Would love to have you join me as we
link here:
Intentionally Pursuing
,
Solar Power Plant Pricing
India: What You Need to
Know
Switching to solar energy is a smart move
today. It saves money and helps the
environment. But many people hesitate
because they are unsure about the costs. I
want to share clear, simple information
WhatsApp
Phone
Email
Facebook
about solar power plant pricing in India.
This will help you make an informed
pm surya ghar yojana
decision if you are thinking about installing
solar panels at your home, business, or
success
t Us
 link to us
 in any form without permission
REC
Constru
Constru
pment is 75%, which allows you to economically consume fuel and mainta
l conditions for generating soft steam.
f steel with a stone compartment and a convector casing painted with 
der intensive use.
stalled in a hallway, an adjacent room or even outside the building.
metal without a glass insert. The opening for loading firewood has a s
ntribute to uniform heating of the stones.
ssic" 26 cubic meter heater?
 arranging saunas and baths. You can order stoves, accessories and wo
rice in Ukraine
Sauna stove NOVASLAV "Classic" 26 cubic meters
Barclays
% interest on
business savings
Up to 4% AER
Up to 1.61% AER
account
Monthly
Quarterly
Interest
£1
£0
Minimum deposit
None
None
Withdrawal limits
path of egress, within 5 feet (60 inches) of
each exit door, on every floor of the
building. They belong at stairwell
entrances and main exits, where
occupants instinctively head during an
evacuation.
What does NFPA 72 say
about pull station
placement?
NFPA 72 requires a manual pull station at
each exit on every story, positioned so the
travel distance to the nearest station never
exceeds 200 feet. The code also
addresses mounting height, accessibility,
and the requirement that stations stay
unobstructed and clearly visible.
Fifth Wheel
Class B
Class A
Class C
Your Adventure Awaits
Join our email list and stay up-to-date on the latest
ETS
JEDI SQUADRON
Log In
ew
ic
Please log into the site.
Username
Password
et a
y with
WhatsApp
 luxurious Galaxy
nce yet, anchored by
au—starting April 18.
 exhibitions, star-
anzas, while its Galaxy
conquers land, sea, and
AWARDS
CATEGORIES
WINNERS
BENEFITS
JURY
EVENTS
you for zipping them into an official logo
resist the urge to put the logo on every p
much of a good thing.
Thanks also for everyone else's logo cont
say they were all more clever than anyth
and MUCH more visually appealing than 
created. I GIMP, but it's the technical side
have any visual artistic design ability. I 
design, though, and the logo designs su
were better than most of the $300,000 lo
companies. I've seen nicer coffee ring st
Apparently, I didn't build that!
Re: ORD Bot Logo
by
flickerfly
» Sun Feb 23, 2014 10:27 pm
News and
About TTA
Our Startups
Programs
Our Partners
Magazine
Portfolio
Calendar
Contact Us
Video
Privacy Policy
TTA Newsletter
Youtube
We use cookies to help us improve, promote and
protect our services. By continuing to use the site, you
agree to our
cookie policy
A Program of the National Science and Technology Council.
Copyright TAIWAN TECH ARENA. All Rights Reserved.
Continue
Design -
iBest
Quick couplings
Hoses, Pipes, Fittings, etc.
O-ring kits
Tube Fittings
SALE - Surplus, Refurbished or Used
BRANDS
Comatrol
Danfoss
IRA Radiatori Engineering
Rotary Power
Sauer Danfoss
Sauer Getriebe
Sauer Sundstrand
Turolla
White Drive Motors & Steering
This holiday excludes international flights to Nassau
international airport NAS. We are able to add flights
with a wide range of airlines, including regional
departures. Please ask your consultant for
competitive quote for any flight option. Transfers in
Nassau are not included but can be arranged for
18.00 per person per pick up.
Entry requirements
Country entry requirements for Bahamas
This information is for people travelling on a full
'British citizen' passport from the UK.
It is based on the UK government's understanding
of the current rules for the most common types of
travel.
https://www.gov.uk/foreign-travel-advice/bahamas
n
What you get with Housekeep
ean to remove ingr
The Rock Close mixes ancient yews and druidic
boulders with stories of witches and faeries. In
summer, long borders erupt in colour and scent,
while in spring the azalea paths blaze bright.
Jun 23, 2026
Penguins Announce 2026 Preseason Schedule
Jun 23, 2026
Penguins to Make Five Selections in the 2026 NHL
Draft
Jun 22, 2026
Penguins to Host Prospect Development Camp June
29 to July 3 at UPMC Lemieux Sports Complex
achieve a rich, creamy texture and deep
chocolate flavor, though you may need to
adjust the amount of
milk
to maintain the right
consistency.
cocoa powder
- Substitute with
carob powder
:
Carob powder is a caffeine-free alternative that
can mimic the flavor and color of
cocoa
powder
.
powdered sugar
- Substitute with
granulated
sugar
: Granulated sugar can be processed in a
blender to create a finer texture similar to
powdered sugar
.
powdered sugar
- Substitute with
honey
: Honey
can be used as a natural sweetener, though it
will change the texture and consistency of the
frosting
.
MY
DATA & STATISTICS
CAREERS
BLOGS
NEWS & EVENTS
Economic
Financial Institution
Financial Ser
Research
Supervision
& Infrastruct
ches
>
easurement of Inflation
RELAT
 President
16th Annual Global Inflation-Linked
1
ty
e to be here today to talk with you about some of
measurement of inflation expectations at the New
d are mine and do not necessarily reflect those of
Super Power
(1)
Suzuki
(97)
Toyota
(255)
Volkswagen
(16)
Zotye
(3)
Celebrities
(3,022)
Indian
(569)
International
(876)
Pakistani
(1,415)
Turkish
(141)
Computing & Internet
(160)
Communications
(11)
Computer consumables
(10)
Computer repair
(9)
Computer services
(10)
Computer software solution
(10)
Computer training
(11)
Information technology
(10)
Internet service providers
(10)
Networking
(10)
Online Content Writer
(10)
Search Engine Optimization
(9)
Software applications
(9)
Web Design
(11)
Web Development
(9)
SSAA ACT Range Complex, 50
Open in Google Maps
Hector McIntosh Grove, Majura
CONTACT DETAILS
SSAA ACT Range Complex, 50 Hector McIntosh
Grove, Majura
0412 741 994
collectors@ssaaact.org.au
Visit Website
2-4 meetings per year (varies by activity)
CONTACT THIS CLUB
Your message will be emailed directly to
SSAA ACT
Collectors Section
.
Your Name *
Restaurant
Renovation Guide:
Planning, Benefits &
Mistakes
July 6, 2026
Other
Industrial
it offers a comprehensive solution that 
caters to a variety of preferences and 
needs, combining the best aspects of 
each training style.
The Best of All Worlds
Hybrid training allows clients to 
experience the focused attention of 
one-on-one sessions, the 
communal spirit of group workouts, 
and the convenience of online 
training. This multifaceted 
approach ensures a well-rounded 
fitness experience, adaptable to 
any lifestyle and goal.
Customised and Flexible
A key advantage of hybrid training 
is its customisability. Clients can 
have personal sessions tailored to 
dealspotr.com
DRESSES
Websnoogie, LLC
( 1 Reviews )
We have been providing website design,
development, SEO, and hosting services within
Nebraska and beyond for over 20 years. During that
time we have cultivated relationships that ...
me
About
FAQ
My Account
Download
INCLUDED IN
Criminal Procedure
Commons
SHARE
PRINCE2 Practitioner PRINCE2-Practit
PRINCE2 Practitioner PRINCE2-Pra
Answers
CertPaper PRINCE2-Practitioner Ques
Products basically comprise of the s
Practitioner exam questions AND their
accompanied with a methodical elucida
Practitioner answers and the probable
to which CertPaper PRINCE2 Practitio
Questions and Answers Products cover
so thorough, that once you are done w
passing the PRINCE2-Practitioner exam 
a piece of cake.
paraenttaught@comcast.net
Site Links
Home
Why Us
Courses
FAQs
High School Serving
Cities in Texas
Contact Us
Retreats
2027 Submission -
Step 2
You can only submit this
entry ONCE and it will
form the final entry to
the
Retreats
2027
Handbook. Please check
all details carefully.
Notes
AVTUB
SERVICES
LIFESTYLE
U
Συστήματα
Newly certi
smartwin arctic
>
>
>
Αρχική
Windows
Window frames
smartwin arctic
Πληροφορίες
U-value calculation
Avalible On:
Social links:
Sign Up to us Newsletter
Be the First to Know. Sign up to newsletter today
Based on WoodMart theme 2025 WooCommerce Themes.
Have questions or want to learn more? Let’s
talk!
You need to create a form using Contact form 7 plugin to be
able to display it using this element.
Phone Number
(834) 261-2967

::::::::::

> **PROBLEM**: What lines in the listing above contain the word "solution"? Show each one.

> **EXPECTED OUTPUT**:
Computer software solution
it offers a comprehensive solution that 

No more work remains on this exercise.